Page images and extracted text
----------

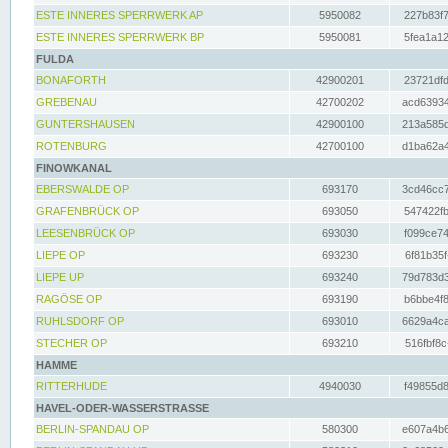
ESTE INNERES SPERRWERK AP
5950082
227b83f7
ESTE INNERES SPERRWERK BP
5950081
5fea1a12
FULDA
BONAFORTH
42900201
23721dfd
GREBENAU
42700202
acd63934
GUNTERSHAUSEN
42900100
213a585d
ROTENBURG
42700100
d1ba62a4
FINOWKANAL
EBERSWALDE OP
693170
3cd46cc7
GRAFENBRÜCK OP
693050
547422fb
LEESENBRÜCK OP
693030
f099ce74
LIEPE OP
693230
6f81b35f
LIEPE UP
693240
79d783d3
RAGÖSE OP
693190
b6bbe4f8
RUHLSDORF OP
693010
6629a4ca
STECHER OP
693210
516fbf8c
HAMME
RITTERHUDE
4940030
f49855d8
HAVEL-ODER-WASSERSTRASSE
BERLIN-SPANDAU OP
580300
e607a4b6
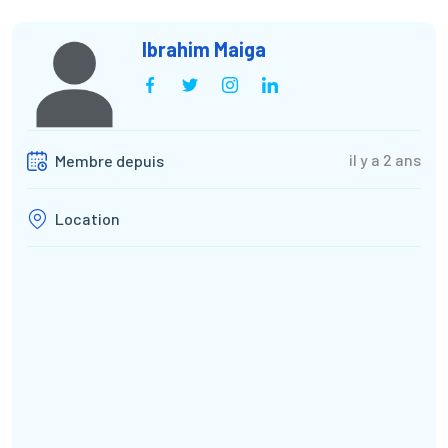
Ibrahim Maiga
il y a 2 ans
Membre depuis
Location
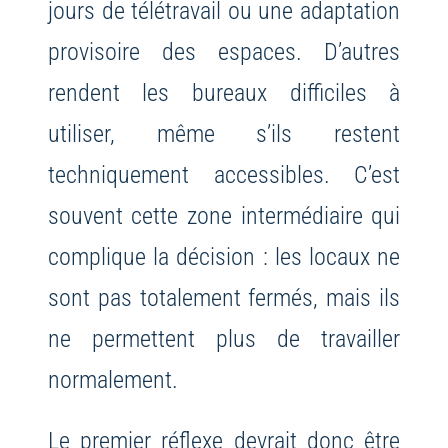
jours de télétravail ou une adaptation
provisoire des espaces. D’autres
rendent les bureaux difficiles à
utiliser, même s’ils restent
techniquement accessibles. C’est
souvent cette zone intermédiaire qui
complique la décision : les locaux ne
sont pas totalement fermés, mais ils
ne permettent plus de travailler
normalement.
Le premier réflexe devrait donc être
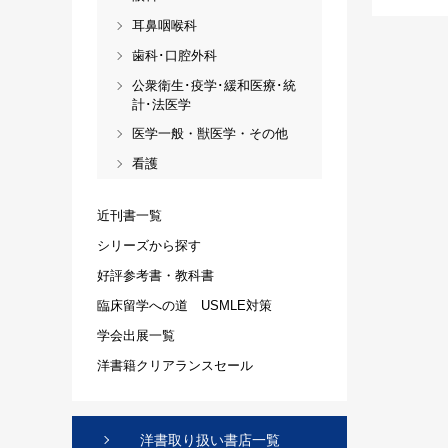
耳鼻咽喉科
歯科･口腔外科
公衆衛生･疫学･緩和医療･統
計･法医学
医学一般・獣医学・その他
看護
近刊書一覧
シリーズから探す
好評参考書・教科書
臨床留学への道 USMLE対策
学会出展一覧
洋書籍クリアランスセール
洋書取り扱い書店一覧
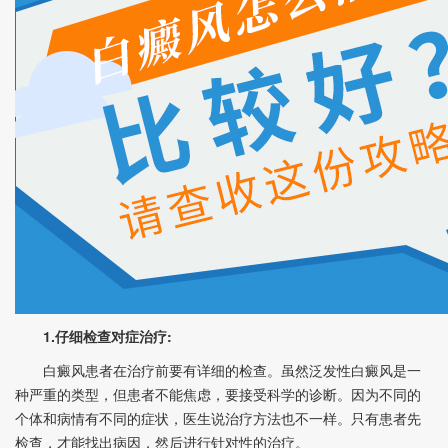
1.仔细检查对症治疗:
白癜风患者在治疗前要有详细的检查。虽然泛发性白癜风是一
种严重的类型，但患者不能焦虑，要接受科学的诊断。因为不同的
个体和病情有不同的症状，医生说治疗方法也不一样。只有患者先
检查，才能找出病因，然后进行针对性的治疗。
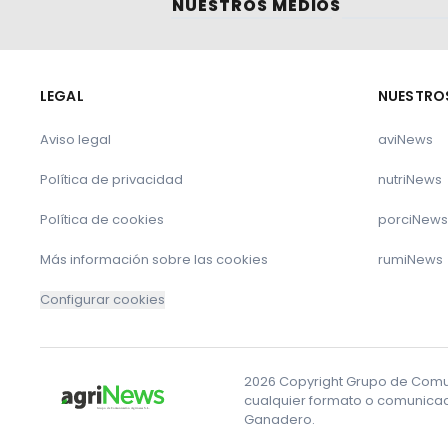
NUESTROS MEDIOS
LEGAL
NUESTRO
Aviso legal
aviNews
Política de privacidad
nutriNews
Política de cookies
porciNews
Más información sobre las cookies
rumiNews
Configurar cookies
2026 Copyright Grupo de Comuni
cualquier formato o comunicaci
Ganadero.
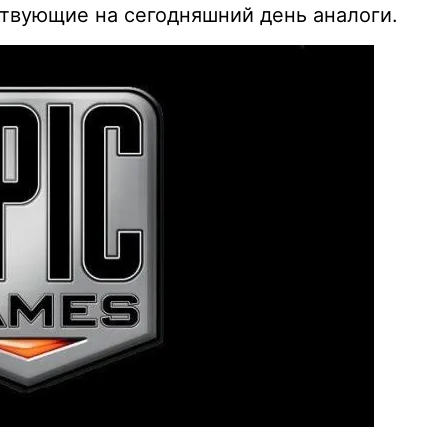
твующие на сегодняшний день аналоги.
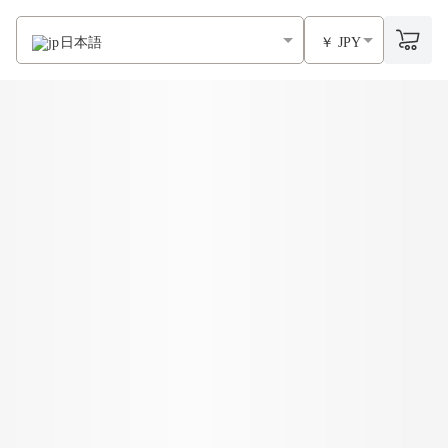
日本語
￥ JPY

----------

Pull out the lines above in which the word "Política" appears.

Política de privacidad
Política de cookies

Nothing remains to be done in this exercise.